Anybody could help? Many Thanks.
 A: Sufficiency - we need to argue that for every $\varepsilon > 0,$ $m(|f_n| \ge \varepsilon) \to 0$ as $n \to \infty$.
Fix any $\varepsilon,$ and define $E_n^{\varepsilon} = \{|f_n| \ge \varepsilon\},$ then notice that $$\int_E \frac{f_n^2}{1 + f_n^2} = \int_{E\setminus E_n^\varepsilon} \frac{f_n^2}{ 1 + f_n^2} + \int_{E_n^\varepsilon} \frac{f_n^2}{1 + f_n^2} \\ \ge \int_{E_n^\varepsilon} \frac{f_n^2}{1 + f_n^2} \ge m(E_n^\varepsilon) \min_{|f_n| \ge \varepsilon} \frac{f_n^2}{1 + f_n^2} = m(E_n^\varepsilon) \cdot C_{\varepsilon},$$ where $C_{\varepsilon} = \frac{\varepsilon^2}{1 + \varepsilon^2}$. Above the first inequality is because the integrand is non-negative, and the second is due to the monotonicity of integrals.

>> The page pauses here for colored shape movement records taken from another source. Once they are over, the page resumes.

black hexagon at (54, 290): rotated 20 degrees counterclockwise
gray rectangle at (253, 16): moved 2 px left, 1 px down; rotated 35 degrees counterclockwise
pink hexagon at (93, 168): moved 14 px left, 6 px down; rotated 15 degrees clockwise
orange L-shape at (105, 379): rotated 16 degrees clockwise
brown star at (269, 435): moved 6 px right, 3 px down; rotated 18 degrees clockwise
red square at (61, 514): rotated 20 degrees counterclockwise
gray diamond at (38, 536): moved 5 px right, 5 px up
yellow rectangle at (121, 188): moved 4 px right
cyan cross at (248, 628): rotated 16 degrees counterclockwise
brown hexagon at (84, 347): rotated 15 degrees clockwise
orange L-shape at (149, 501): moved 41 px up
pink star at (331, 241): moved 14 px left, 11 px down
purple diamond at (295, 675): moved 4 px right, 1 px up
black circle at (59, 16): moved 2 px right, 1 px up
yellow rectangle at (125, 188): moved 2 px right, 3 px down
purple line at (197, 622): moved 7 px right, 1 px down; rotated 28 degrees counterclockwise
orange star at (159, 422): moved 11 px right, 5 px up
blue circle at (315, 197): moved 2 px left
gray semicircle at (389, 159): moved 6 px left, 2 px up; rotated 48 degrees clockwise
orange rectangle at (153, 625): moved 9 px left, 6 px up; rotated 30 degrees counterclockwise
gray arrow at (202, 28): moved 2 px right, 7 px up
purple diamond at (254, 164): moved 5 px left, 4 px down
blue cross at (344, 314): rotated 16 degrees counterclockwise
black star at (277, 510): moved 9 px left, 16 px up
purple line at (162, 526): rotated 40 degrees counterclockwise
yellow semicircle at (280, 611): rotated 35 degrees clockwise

Now if you send $n \to \infty,$ $\int_E (f_n^2/(1+f_n^2)) \to $, and thus $m(E_n^\varepsilon) C_\varepsilon \to 0$> But since $C_\varepsilon > 0,$ it has to be the case that $m(E_n^\varepsilon) = m(|f_n| \ge \varepsilon) \to 0$. Since $\varepsilon$ is arbitrary, this concludes the argument.

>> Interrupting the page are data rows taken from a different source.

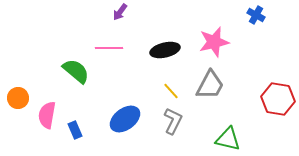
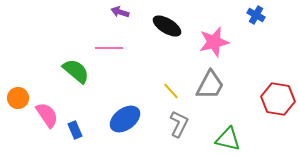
purple arrow: rotated 72 degrees clockwise
black ellipse: moved 2 px right, 24 px up; rotated 44 degrees clockwise
pink semicircle: rotated 136 degrees clockwise
gray L-shape: moved 6 px right, 3 px down
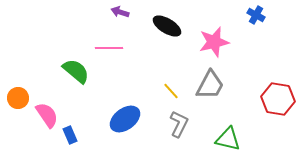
blue rectangle: moved 5 px left, 5 px down
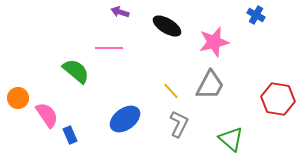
green triangle: moved 3 px right; rotated 28 degrees clockwise
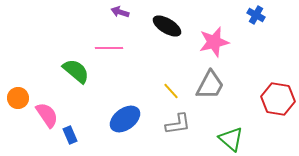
gray L-shape: moved 1 px left; rotated 56 degrees clockwise
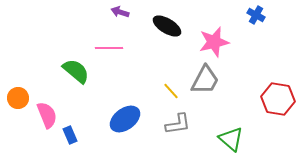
gray trapezoid: moved 5 px left, 5 px up
pink semicircle: rotated 12 degrees clockwise
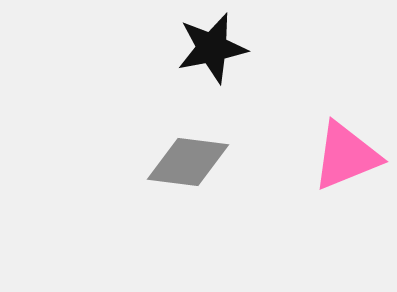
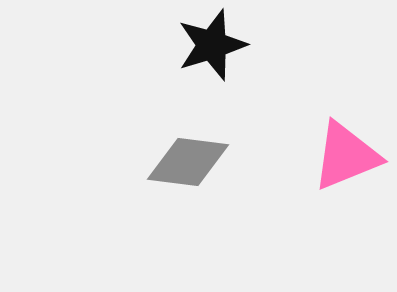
black star: moved 3 px up; rotated 6 degrees counterclockwise
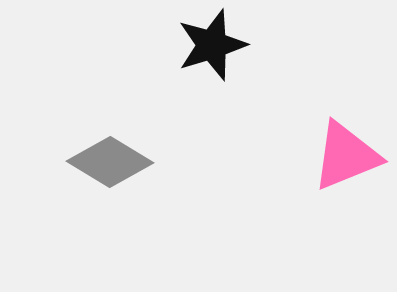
gray diamond: moved 78 px left; rotated 24 degrees clockwise
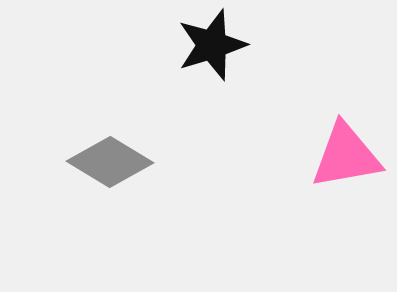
pink triangle: rotated 12 degrees clockwise
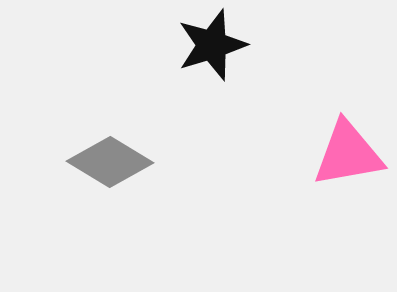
pink triangle: moved 2 px right, 2 px up
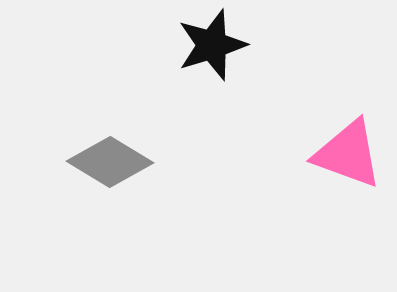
pink triangle: rotated 30 degrees clockwise
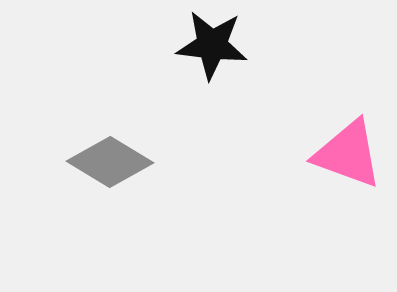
black star: rotated 24 degrees clockwise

For completeness, I'll also write the necessity argument. Notice that the sufficiency did not utilise the finiteness of $m(E),$ this only shows up in the necessity.

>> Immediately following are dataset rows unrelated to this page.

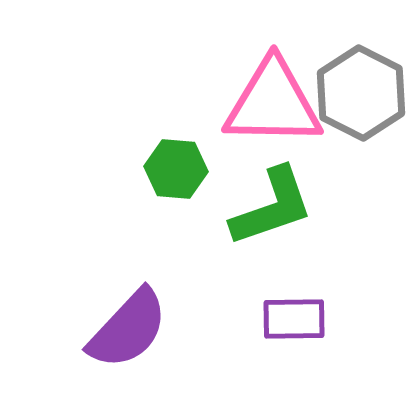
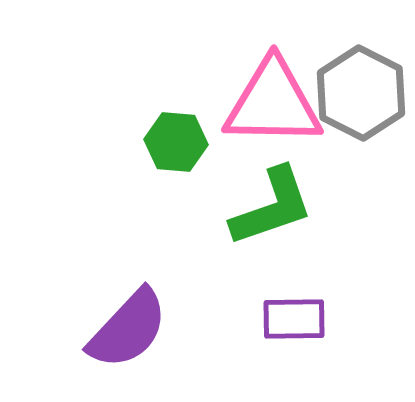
green hexagon: moved 27 px up
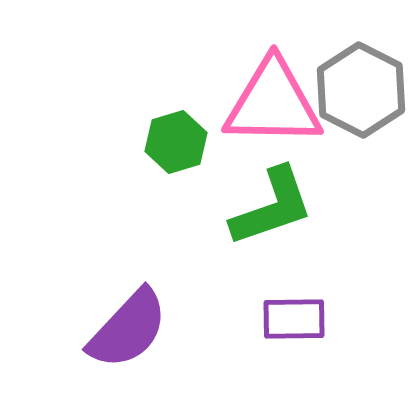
gray hexagon: moved 3 px up
green hexagon: rotated 22 degrees counterclockwise
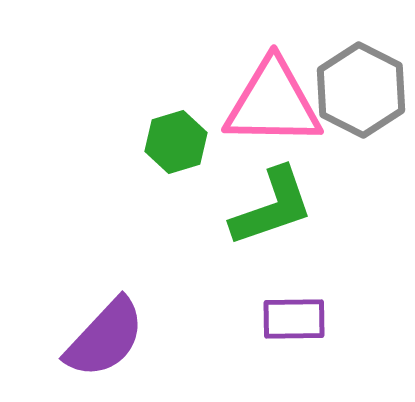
purple semicircle: moved 23 px left, 9 px down
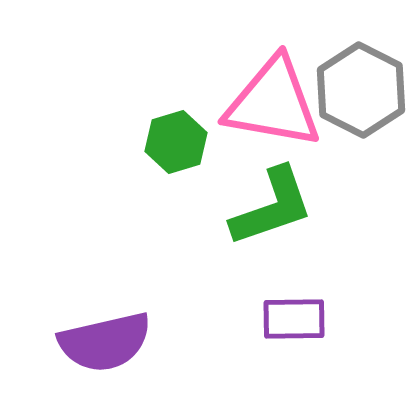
pink triangle: rotated 9 degrees clockwise
purple semicircle: moved 4 px down; rotated 34 degrees clockwise
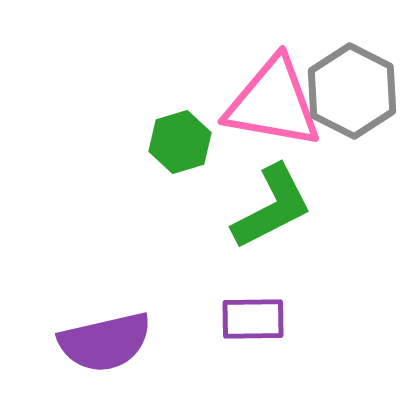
gray hexagon: moved 9 px left, 1 px down
green hexagon: moved 4 px right
green L-shape: rotated 8 degrees counterclockwise
purple rectangle: moved 41 px left
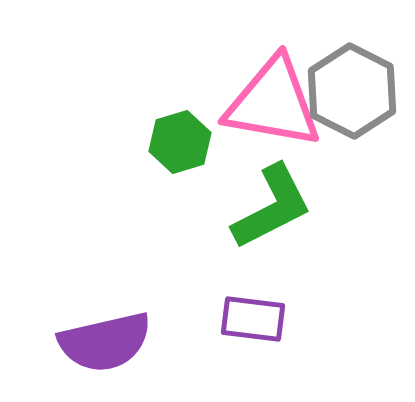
purple rectangle: rotated 8 degrees clockwise
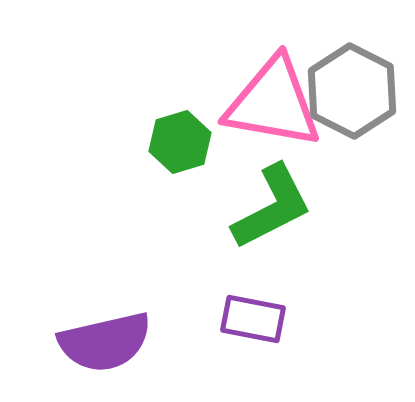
purple rectangle: rotated 4 degrees clockwise
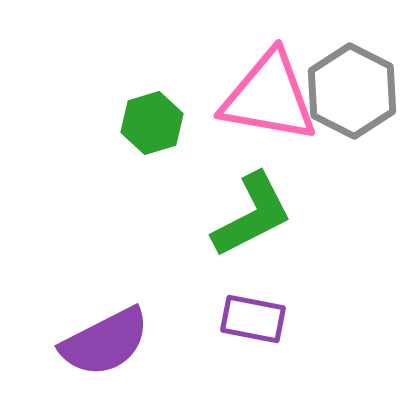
pink triangle: moved 4 px left, 6 px up
green hexagon: moved 28 px left, 19 px up
green L-shape: moved 20 px left, 8 px down
purple semicircle: rotated 14 degrees counterclockwise
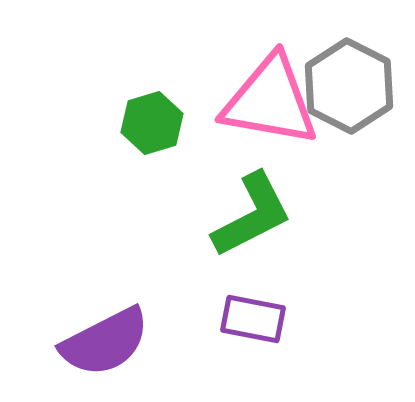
gray hexagon: moved 3 px left, 5 px up
pink triangle: moved 1 px right, 4 px down
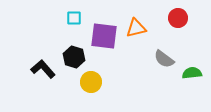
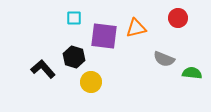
gray semicircle: rotated 15 degrees counterclockwise
green semicircle: rotated 12 degrees clockwise
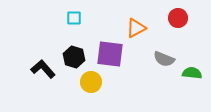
orange triangle: rotated 15 degrees counterclockwise
purple square: moved 6 px right, 18 px down
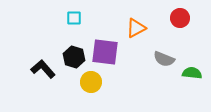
red circle: moved 2 px right
purple square: moved 5 px left, 2 px up
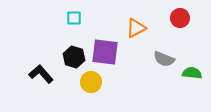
black L-shape: moved 2 px left, 5 px down
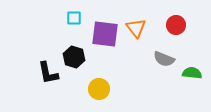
red circle: moved 4 px left, 7 px down
orange triangle: rotated 40 degrees counterclockwise
purple square: moved 18 px up
black L-shape: moved 7 px right, 1 px up; rotated 150 degrees counterclockwise
yellow circle: moved 8 px right, 7 px down
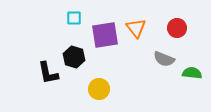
red circle: moved 1 px right, 3 px down
purple square: moved 1 px down; rotated 16 degrees counterclockwise
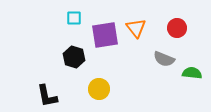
black L-shape: moved 1 px left, 23 px down
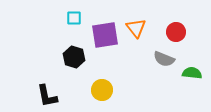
red circle: moved 1 px left, 4 px down
yellow circle: moved 3 px right, 1 px down
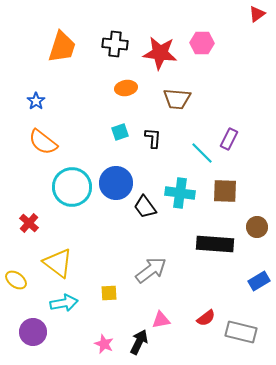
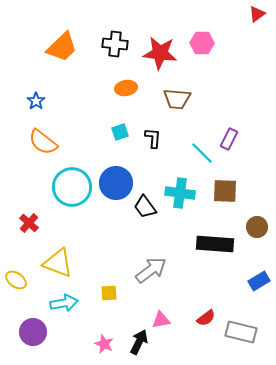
orange trapezoid: rotated 28 degrees clockwise
yellow triangle: rotated 16 degrees counterclockwise
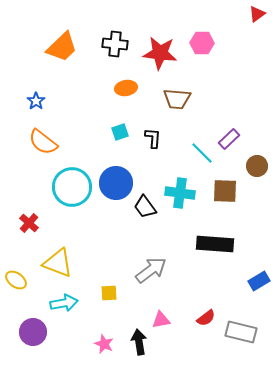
purple rectangle: rotated 20 degrees clockwise
brown circle: moved 61 px up
black arrow: rotated 35 degrees counterclockwise
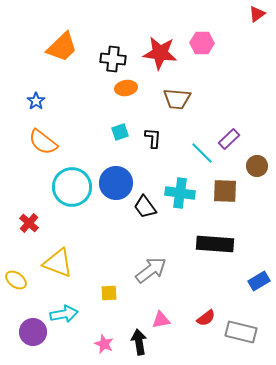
black cross: moved 2 px left, 15 px down
cyan arrow: moved 11 px down
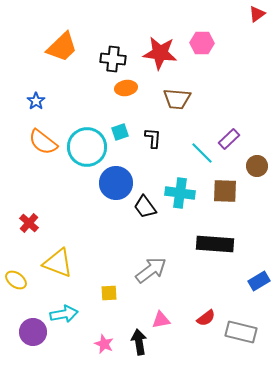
cyan circle: moved 15 px right, 40 px up
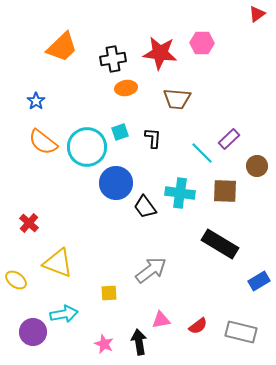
black cross: rotated 15 degrees counterclockwise
black rectangle: moved 5 px right; rotated 27 degrees clockwise
red semicircle: moved 8 px left, 8 px down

Define $E_n^\varepsilon$ and $C_\varepsilon$ in the same was as above. Since $f_n \to 0$ in measure, we know that for any fixed $\varepsilon,$ $m(E_n^\varepsilon) \to 0.$ Now, notice that $ \frac{f_n^2}{1 + f_n^2} \le 1,$ and that if $|f_n| \le \varepsilon,$ then $\frac{f_n^2}{1 + f_n^2} \le C_\varepsilon$. As a result, for every $\varepsilon > 0,$ it holds that
$$ \int_E \frac{f_n^2}{1 + {f_n^2}} = \int_{E \setminus E_n^\varepsilon} \frac{f_n^2}{1 + f_n^2} + \int_{E_n^\varepsilon} \frac{f_n^2}{1 + f_n^2} \\
\le m(E\setminus E_n^\varepsilon) C_\varepsilon + m(E_n^\varepsilon).$$ Sending $n \to \infty,$ we conclude that $$\forall \varepsilon > 0, \lim_{n \to \infty} \int_E \frac{f_n^2}{1 + f_n^2} \le m(E) C_\varepsilon. $$ But since this is true for all $\varepsilon > 0,$ and since the LHS does not depend on $\varepsilon$, we find that $$ \lim_{n\to 0} \int_E \frac{f_n^2}{1 + f_n^2} \le m(E) \lim_{\varepsilon \searrow 0} C_\varepsilon = 0,$$ where the final equality is due to the fact that $0\le C_\varepsilon \le \varepsilon^2.$ Of course, $\int_E \frac{f_n^2}{1 + f_n^2} \ge 0,$ and the conclusion follows.